Selon le dernier Bulletin d’information Economique (BIE) rapporté par l’ADI, l’Agence Djiboutienne d’Information, l’école se porte bien. Entre 2004 et 2008, le secteur de l’éducation aurait reçu de l’Etat 43,4 milliards de FDj, et 24 milliards de FDj de « ressources extérieures ». C’est énorme, d’autant plus que, toujours selon la même source, la part de ce secteur dans le budget augmente (23,3% en 2009, 22,5% en 2007).
Il est clair que, vu les chiffres qui s’amoncellent, la volonté du gouvernement à donner une place de choix à l’enseignement dans ses priorités est visible. L’Etat alloue de plus en plus d’argent à l’école, et les partenaires l’épaulent dans cet effort.

Eleves primaire-Djibouti
Des élèves dans une école primaire de Balbala-Remarquez la fenêtre derrière les enfants.
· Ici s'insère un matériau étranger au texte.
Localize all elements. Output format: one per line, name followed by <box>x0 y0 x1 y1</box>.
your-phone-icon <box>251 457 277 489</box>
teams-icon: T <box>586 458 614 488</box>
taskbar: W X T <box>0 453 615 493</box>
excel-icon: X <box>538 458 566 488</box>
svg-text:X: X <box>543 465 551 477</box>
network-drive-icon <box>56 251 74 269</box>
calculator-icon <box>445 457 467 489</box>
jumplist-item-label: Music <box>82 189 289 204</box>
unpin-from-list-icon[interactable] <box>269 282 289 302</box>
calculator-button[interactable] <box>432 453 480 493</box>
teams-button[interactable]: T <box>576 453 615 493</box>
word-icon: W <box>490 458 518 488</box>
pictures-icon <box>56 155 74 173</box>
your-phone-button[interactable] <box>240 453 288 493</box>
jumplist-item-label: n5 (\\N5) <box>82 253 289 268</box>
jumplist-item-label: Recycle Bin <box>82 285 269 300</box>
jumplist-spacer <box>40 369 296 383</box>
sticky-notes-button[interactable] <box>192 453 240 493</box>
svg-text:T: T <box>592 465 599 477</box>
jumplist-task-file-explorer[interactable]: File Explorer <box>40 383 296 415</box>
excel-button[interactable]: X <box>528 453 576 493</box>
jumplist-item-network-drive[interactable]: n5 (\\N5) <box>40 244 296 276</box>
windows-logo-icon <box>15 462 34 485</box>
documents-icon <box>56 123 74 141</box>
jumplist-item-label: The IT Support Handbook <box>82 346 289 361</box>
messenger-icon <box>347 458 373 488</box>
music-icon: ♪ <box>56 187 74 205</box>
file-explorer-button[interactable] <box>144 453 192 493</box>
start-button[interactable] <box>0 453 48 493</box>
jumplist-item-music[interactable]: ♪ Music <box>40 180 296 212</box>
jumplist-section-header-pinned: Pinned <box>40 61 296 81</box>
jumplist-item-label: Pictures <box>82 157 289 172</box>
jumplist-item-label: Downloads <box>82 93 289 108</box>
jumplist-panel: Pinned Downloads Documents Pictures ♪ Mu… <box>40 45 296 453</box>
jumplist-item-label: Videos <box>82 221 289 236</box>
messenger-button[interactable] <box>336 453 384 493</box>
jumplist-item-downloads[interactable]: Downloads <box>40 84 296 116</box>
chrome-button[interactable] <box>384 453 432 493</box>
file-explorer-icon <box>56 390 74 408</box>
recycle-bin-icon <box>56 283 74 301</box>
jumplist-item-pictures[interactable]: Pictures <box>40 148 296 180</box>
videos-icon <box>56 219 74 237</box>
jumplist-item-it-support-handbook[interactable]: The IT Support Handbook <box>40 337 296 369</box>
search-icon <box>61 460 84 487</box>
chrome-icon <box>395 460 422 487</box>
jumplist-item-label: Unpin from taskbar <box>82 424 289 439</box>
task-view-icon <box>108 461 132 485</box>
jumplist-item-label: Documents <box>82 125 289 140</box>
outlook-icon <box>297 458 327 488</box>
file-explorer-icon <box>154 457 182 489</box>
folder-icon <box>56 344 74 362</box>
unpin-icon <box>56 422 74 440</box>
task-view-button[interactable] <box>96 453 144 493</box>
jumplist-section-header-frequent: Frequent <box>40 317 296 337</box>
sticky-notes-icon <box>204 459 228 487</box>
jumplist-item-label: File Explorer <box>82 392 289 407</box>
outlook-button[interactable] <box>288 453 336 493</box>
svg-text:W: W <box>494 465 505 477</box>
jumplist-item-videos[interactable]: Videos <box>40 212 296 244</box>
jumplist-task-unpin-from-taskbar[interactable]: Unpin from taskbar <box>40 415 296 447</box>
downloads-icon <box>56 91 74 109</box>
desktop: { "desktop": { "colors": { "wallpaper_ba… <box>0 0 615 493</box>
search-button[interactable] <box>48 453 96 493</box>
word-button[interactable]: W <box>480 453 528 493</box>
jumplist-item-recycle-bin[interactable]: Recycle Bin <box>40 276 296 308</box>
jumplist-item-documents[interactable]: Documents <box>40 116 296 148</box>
Ceci dit, les chiffres ne reflètent pas la réalité sur le terrain. Dans le faubourg de Balbala, les écoles sont délabrées, le matériel inexistant, l’effectif des classes pléthorique (50 à 60 élèves par classe). Les enseignants sont obligés de composer avec cette réalité: rupture de stock de feuilles blanches, insuffisance des manuels qui sont la plupart du temps dégradés par des élèves qui ne savent plus vraiment la raison de leur présence dans les classes, lacunes dans les acquis d’élèves qui sont admis au niveau supérieur, sans égard à leur niveau réel, plus par souci de respect des quotas administratifs qu’autre chose.
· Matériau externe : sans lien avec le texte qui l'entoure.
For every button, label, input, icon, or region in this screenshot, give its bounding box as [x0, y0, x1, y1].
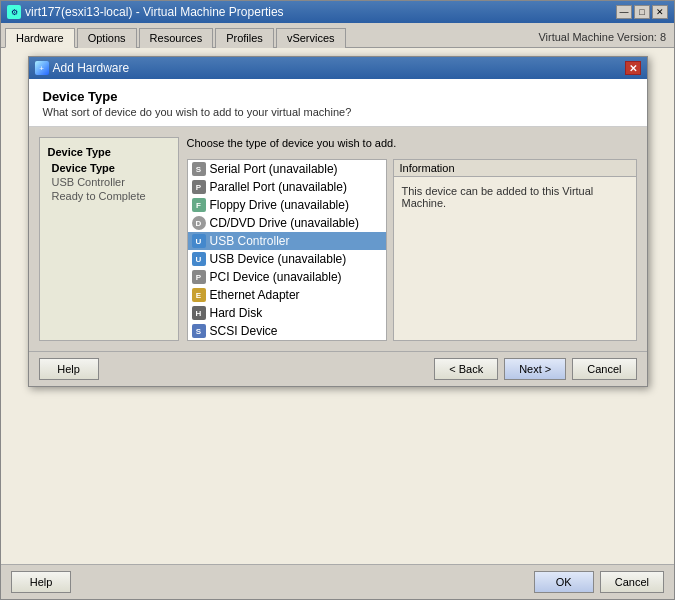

Quantitativement et qualitativement, l’école a beaucoup perdu. Les taux d’échec est bien plus élevé, et des préoccupations administratives et politiques poussent les responsables à mettre la pression sur les pauvres directeurs d’écoles pour qu’ils « réajustent » leurs statistiques.
Le niveau des élèves en expression écrite est catastrophique. Les professeurs des collèges sont effarés de voir des élèves arriver au niveau secondaire sans qu’ils sachent même savoir épeler un mot, et en rejettent la faute sur les enseignants du primaire.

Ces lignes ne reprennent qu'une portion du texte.